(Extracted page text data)
⟨

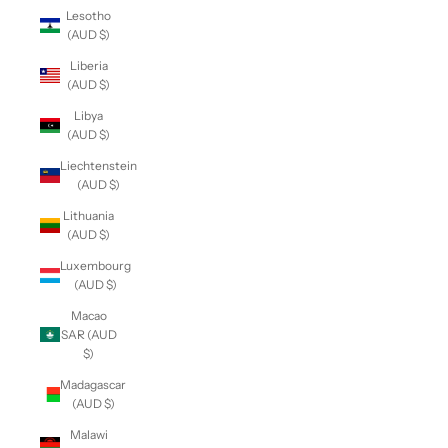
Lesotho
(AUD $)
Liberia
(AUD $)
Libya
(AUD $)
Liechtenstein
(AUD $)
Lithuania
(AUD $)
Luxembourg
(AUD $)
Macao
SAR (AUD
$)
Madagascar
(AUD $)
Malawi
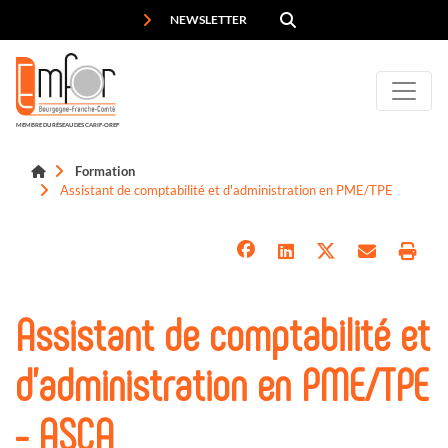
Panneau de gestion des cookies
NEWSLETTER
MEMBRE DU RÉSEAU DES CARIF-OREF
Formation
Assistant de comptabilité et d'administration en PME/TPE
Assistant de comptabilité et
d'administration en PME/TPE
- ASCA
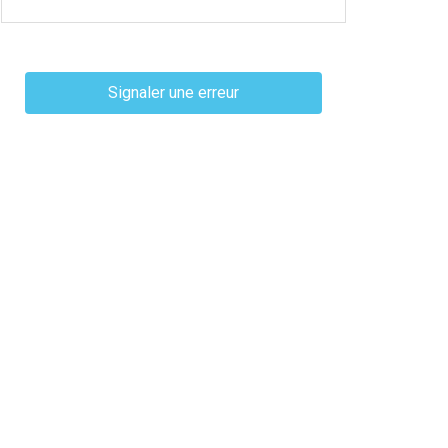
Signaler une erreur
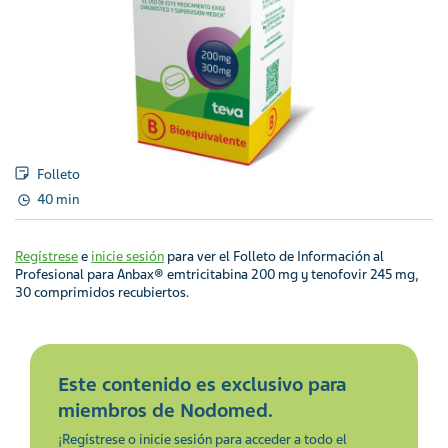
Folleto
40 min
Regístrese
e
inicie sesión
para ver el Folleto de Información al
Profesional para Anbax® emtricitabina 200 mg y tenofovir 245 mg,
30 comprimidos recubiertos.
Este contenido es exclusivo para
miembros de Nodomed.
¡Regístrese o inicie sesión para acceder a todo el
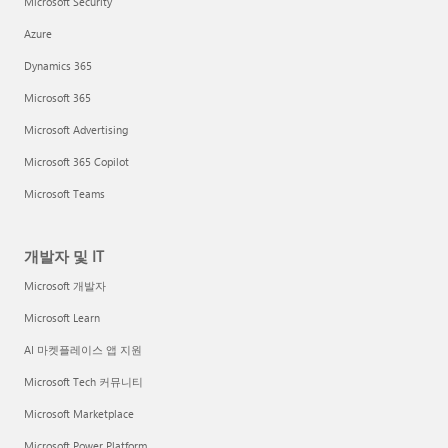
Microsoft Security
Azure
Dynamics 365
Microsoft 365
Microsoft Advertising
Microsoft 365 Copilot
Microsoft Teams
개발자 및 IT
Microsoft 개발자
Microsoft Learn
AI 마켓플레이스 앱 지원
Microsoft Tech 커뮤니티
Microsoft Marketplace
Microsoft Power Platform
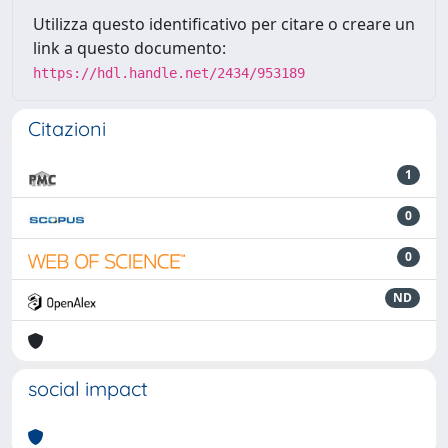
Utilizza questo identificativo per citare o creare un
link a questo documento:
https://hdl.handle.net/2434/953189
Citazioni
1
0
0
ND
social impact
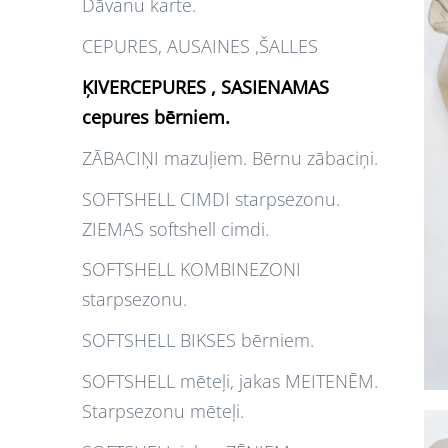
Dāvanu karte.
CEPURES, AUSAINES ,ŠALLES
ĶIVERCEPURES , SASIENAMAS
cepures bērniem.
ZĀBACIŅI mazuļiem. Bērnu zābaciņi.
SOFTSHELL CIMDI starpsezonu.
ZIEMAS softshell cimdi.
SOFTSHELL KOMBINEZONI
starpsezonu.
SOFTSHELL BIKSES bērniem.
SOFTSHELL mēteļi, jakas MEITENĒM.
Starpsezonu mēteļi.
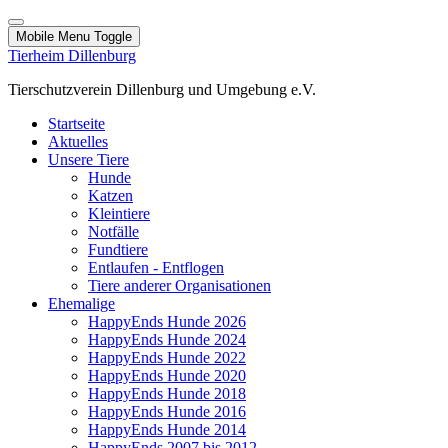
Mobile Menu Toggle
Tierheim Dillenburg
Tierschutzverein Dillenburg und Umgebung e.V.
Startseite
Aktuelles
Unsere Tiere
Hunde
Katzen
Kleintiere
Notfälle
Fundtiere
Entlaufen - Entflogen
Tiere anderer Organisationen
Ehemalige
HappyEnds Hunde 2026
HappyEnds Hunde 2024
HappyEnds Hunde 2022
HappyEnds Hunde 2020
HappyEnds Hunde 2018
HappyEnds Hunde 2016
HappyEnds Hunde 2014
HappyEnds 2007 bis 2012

⟩

# WHAT IS BEING ASKED:
Tally the lines above containing "Dillenburg". Answer with the count only.

# WRITTEN REPLY:
2